Herrera explicó que se siente bien, especialmente gracias al trabajo del equipo y a la serenidad encontrada en el box. La conexión con el equipo le permite concentrarse en su tarea en pista, sin distracciones. “Ellos trabajan en la moto y yo debo pensar en mi trabajo”, relató. Misano, según María, supuso un paso adelante importante, especialmente desde el punto de vista de la concentración y la capacidad de mantenerse en el centro de la lucha hasta el final.
La carrera con Beatriz Neila fue uno de los momentos más significativos de su fin de semana. Un desafío luchado, intenso, en el que Herrera destacó que logró responder golpe por golpe. Cuando la rival intentaba atacar, María estaba lista para replicar inmediatamente, haciendo la carrera interesante hasta el final.

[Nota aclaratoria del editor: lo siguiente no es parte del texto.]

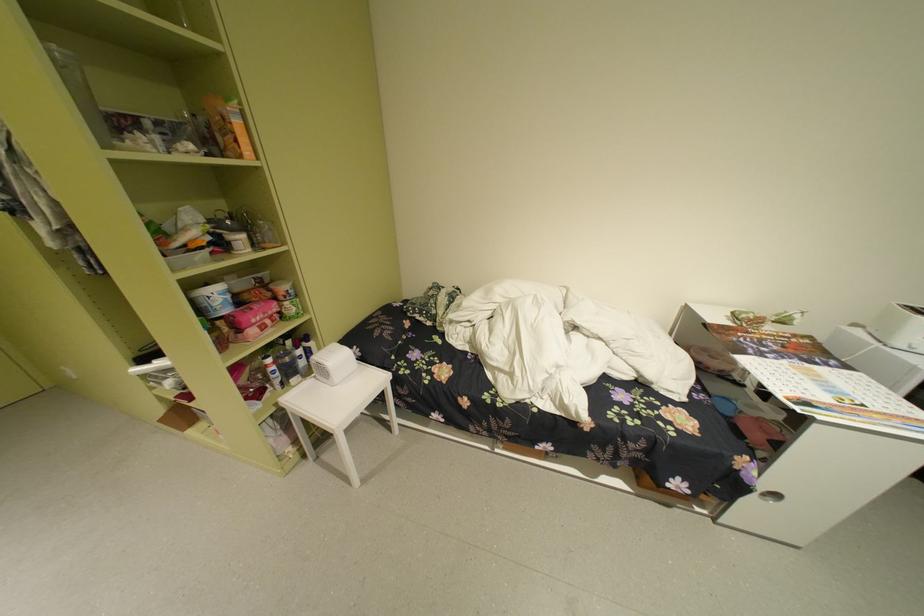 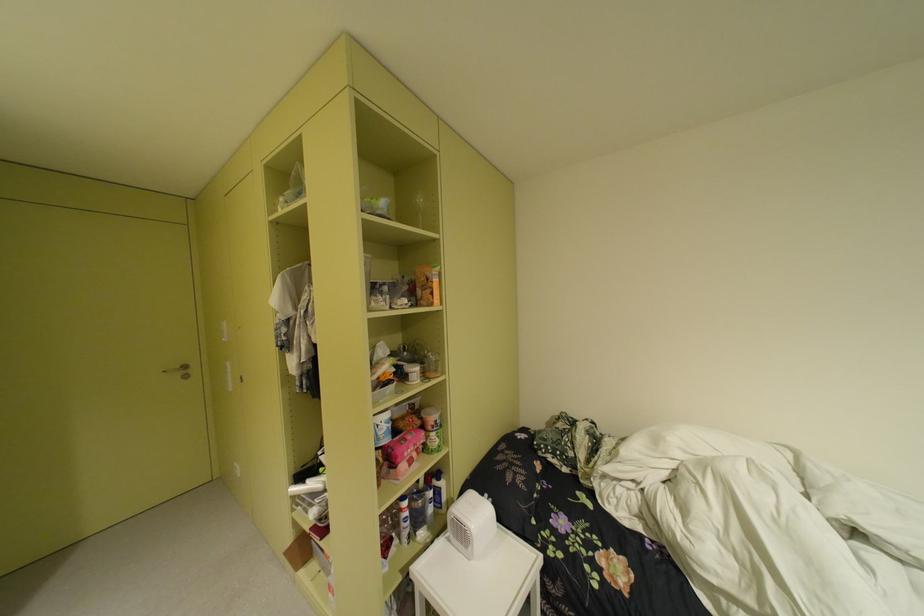 The point at [201,146] is marked in the first image. Where is the corresponding point in the second image?

(417, 301) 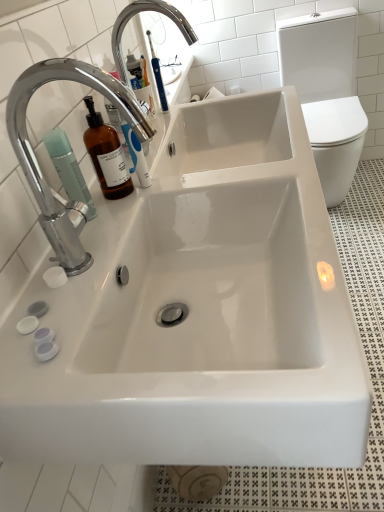 The height and width of the screenshot is (512, 384). Identify the location of vacant point to the right of matte green pump bottle at left. (152, 197). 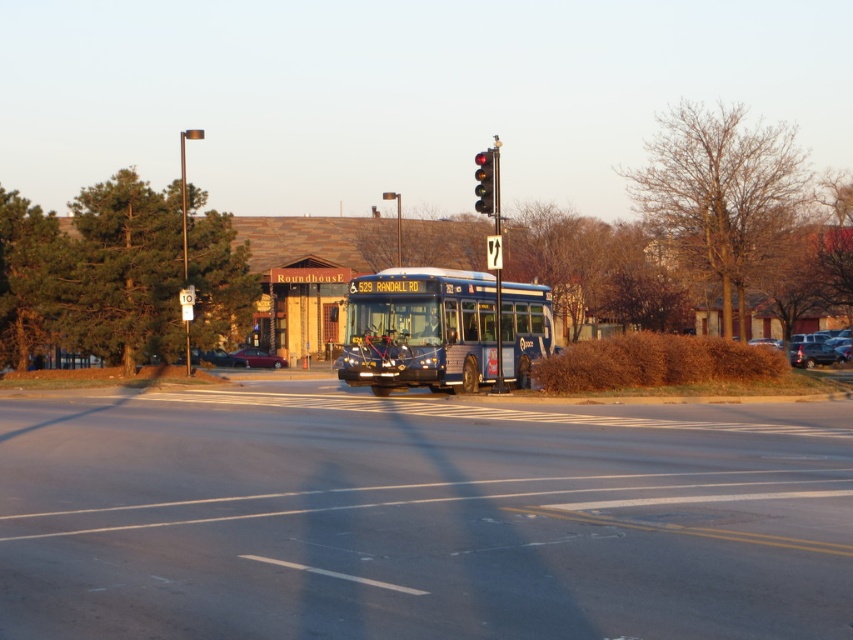 Does blue metallic bus at center appear on the left side of matte black suv at right?

Indeed, blue metallic bus at center is positioned on the left side of matte black suv at right.

You are a GUI agent. You are given a task and a screenshot of the screen. Output one action in this format:
    pyautogui.click(x=<x>, y=<y>)
    Task: Click on the blue metallic bus at center
    
    Given the screenshot: What is the action you would take?
    pyautogui.click(x=421, y=330)

You are a GUI agent. You are given a task and a screenshot of the screen. Output one action in this format:
    pyautogui.click(x=<x>, y=<y>)
    Task: Click on the blue metallic bus at center
    
    Given the screenshot: What is the action you would take?
    pyautogui.click(x=421, y=330)

Locate an element on the screen. matte black suv at right is located at coordinates (810, 348).

Is matte black suv at right to the left of metallic silver sedan at center-right from the viewer's perspective?

No, matte black suv at right is not to the left of metallic silver sedan at center-right.

At what (x,y) coordinates should I click in order to perform the action: click on matte black suv at right. Please return your answer as a coordinate pair (x, y). The height and width of the screenshot is (640, 853). Looking at the image, I should click on (810, 348).

Find the location of a particular element. matte black suv at right is located at coordinates (810, 348).

Who is positioned more to the right, black rubber road at center or metallic silver sedan at center-right?

metallic silver sedan at center-right is more to the right.

This screenshot has height=640, width=853. In order to click on black rubber road at center in this screenshot , I will do `click(421, 518)`. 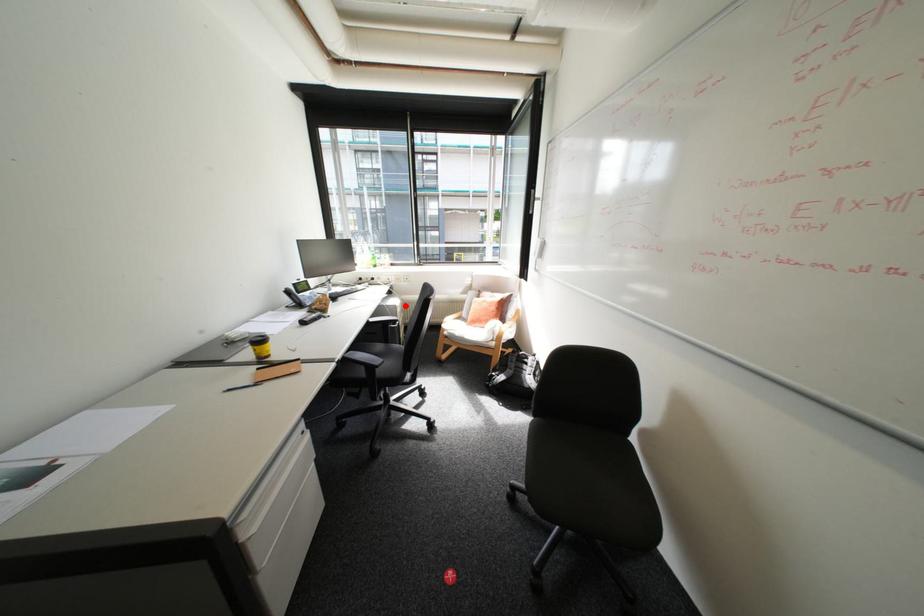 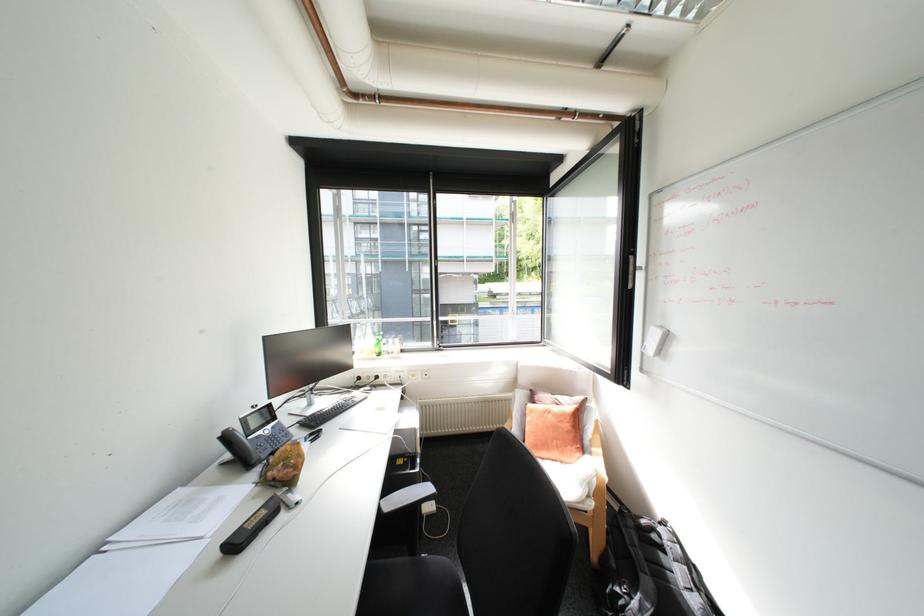 Locate, in the second image, the point that corresponds to the highlighted location in the first image.

(424, 429)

Uno de los temas centrales de la entrevista fue la historia del motociclismo femenino. Herrera, junto con Ana Carrasco, es una de las protagonistas de una generación que ha abierto nuevas puertas a las mujeres en el mundo de las dos ruedas. La española recordó cómo, cuando comenzó, estaba casi sola en un entorno completamente masculino. Se han hecho progresos, pero las dificultades no han desaparecido.
Según Herrera, para una chica todavía es más complicado obtener una oportunidad en un equipo competitivo, especialmente en los campeonatos mixtos. Recordó su experiencia en el Mundial Moto3 y la comparación con pilotos que hoy han llegado a la cima del motociclismo, explicando cómo para los chicos era más sencillo encontrar un buen equipo y un camino más lineal. “Para una chica es más difícil encontrar un buen equipo”, explicó.
El paso a MotoE, sin embargo, le ha permitido demostrar una vez más su nivel. A pesar de estar en una categoría difícil, Herrera ha logrado resultados importantes, rozando incluso el podio en algunas ocasiones. Por eso considera el Mundial femenino un paso fundamental, no un punto de llegada, sino una herramienta útil para dar visibilidad, crear oportunidades y hacer crecer todo el movimiento.
La entrevista también tocó un tema frecuentemente discutido, la comparación física entre mujeres y hombres en el motociclismo. Herrera no niega que exista una diferencia, pero rechaza la idea de que el rendimiento dependa solo de la fuerza. Su respuesta es clara, la técnica puede compensar mucho. Entrenando con pilotos como Álvaro Bautista, ha tenido la oportunidad de medirse con un nivel altísimo y entender cuánto puede marcar la diferencia el trabajo técnico.
“En flat track y en karting puedo ser rápida incluso contra él”, explicó, reconociendo sin embargo que en pistas más grandes el nivel de Bautista es altísimo. Para Herrera, el punto es que una piloto mujer puede construir su competitividad a través de precisión, sensibilidad y técnica de conducción. “El físico no es tan importante si entrenas la técnica”, dijo.
Sobre el futuro, María no esconde el deseo de regresar algún día a competir de forma estable también con los chicos, porque siente que aún tiene el nivel para hacerlo. Pero hoy la prioridad es otra: ayudar al campeonato femenino a crecer. Herrera ve en esta categoría una oportunidad valiosa para todo el movimiento y espera que, algún día, una mujer pueda llegar hasta MotoGP.
“Sería increíble, creo que nos lo merecemos”, concluyó. Para ella, la tarea actual es contribuir a construir ese camino, abriendo la puerta a quienes vengan después.